There are a few traditional ways you can backup to an S3 target via NetWorker. If you’re in the cloud, you can spin up DDVE, and it’ll do all the work for you, writing to object storage. Regardless of whether you’re in-cloud or on-prem, you can spin up a CloudBoost appliance and write directly to object storage as well. Some cloud vendors even present VTL gateways, but of course, virtual tapes can be just as much a headache to manage as physical ones.
NetWorker doesn’t have an ‘S3’ type device as it stands, but if you’re prepared to work with the Linux S3-FuseFS kernel extension, could you create an Advanced File Type Device (AFTD) writing directly to an object storage bucket?
It turns out, yes.
Critical Note 1
NOTE: Before I continue, I need to stress: this is not a documented NetWorker configuration. If you were to do something like this in your environment, I’d suggest extensive testing first. I’d also recommend considering one of the officially supported ways — CloudBoost or DDVE, for instance. In short: this falls far more into my geeky approach of “hey, can I do this?” than it does, “hey, should you do this?”
Critical Note 2
In addition to the warning above, you also have to think of S3 limits – AWS S3 for instance has a maximum object size of 5TB, and as each saveset in NetWorker is written as an atomic file, that would place an upper limit on what you can write. I’ve also not experimented with S3-FuseFS for writing multi-GB files (AWS says a single PUT can’t exceed 5GB – at that point you need to do it as a multi-part operation).
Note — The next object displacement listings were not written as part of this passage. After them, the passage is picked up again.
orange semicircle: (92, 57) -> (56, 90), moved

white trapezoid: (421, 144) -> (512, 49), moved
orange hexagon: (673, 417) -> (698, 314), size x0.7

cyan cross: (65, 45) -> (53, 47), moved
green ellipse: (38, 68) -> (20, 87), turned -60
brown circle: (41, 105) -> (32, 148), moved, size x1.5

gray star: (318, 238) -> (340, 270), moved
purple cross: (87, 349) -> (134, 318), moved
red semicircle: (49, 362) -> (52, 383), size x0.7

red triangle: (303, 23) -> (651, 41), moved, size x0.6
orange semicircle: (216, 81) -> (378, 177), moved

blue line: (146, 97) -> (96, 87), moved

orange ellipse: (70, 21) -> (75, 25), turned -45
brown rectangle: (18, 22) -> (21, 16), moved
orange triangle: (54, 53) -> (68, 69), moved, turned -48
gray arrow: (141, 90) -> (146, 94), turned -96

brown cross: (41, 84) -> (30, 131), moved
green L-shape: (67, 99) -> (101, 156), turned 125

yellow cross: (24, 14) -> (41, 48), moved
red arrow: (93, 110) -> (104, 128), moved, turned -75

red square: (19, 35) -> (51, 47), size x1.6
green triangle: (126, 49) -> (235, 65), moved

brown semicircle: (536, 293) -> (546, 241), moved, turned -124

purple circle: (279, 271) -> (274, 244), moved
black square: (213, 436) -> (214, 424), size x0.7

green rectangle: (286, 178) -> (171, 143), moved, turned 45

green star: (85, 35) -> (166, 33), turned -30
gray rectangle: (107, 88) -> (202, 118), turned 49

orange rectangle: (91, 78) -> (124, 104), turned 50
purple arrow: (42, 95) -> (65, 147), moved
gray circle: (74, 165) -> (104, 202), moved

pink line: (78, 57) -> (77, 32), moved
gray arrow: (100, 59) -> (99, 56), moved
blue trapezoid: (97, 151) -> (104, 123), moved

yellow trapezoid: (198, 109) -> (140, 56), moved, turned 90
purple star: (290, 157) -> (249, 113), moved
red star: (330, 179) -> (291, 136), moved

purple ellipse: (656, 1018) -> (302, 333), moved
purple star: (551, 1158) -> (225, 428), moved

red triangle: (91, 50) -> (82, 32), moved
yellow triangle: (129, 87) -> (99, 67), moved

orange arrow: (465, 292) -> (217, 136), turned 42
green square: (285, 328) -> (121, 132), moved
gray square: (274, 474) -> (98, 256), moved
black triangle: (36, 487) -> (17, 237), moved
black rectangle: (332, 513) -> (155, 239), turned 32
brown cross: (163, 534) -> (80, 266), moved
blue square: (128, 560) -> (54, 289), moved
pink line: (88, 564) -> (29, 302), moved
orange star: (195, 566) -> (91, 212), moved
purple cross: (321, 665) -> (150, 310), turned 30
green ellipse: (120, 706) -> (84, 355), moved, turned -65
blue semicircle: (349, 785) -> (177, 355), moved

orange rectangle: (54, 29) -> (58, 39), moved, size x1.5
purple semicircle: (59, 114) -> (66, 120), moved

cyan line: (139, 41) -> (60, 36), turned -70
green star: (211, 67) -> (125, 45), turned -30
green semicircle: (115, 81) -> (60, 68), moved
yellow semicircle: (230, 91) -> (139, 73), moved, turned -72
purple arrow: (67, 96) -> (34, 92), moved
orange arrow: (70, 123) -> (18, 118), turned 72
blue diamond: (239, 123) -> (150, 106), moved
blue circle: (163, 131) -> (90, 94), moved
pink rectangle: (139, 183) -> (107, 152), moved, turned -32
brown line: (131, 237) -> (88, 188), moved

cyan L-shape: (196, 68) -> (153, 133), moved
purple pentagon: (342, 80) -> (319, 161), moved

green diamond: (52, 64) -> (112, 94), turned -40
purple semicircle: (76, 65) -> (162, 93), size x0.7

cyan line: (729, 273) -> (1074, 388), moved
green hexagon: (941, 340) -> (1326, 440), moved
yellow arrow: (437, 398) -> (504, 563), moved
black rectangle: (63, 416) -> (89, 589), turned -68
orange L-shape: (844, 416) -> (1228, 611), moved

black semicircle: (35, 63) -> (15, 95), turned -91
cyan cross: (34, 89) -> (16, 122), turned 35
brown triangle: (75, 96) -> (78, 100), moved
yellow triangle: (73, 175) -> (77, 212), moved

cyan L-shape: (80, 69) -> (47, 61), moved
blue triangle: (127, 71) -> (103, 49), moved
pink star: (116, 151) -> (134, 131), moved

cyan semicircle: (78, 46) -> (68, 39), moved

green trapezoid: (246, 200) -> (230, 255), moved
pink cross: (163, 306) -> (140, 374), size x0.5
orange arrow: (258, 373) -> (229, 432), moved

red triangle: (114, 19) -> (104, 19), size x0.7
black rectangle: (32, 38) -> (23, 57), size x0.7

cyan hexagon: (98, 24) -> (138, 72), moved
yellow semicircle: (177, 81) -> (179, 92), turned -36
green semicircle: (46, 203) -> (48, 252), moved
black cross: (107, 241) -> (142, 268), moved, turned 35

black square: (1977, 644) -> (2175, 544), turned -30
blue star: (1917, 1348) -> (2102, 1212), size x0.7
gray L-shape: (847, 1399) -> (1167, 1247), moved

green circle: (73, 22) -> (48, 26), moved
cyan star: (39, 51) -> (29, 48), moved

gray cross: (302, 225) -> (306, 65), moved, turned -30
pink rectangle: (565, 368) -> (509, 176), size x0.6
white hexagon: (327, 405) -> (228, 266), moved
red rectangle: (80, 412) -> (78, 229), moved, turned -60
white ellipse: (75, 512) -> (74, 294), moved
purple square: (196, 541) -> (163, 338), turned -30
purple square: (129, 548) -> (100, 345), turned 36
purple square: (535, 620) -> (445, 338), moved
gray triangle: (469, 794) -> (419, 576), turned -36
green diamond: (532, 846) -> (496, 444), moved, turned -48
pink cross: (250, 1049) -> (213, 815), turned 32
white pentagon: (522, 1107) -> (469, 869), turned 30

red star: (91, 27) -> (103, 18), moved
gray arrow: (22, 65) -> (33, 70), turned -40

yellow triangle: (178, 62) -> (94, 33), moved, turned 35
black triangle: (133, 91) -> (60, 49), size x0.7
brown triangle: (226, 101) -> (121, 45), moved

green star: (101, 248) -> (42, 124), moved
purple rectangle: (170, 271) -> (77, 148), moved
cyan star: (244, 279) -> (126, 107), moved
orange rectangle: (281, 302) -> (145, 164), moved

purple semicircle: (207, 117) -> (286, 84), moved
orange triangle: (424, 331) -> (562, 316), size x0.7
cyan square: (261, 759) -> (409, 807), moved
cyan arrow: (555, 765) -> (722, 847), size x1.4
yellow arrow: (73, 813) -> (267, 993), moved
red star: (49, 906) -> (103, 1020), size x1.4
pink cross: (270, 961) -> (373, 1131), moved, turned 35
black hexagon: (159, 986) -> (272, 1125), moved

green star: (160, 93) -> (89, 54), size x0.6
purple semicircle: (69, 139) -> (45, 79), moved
But let’s experiment, anyway
So, with those warnings out of the way, let’s get cracking with some fun backup geekery.
Starting with S3
To get this idea tested, I used the following:
- An AWS S3 bucket
- A Linux host called ‘tholia’ configured as follows:
- Running CentOS 7.8.
- EPEL Package s3fs-fuse-1.87-1.el7 installed.
- S3 bucket mounted to /s3 on the host.
- NetWorker 19.5 client, extended client and storage node packages installed.
The mounted S3 bucket appeared as follows in the output of the ‘mount’ command:
After I mounted the bucket, I installed the NetWorker client, extended client and storage node on the host, as I intended to configure this host as its own storage node.
I also created a directory /s3/AFTD which would become the root directory of the AFTD I intended to configure.
Creating a NetWorker Storage Node and AFTD
Before I created the NetWorker Storage Node and AFTD on tholia, I had to add it as a client on NetWorker. I didn’t capture that session, but here are the properties of the client that I created:
You can see there I’ve defined a basic saveset for the client — just the /etc directory. I’ve also made sure to turn on the compression directives. And this is where we get into the territory of “just because you can, doesn’t mean you should”. Even with compression directives turned on, you’d still write more to an S3 bucket as an AFTD than you would by using DDVE or CloudBoost, because both of those apply deduplication as well as compression. The maths of this is simple:
- DDVE: Assuming you get a tiny 10:1 deduplication against a device. If you write 10 x 2TB backups to DDVE, that comes down to 2TB total storage used.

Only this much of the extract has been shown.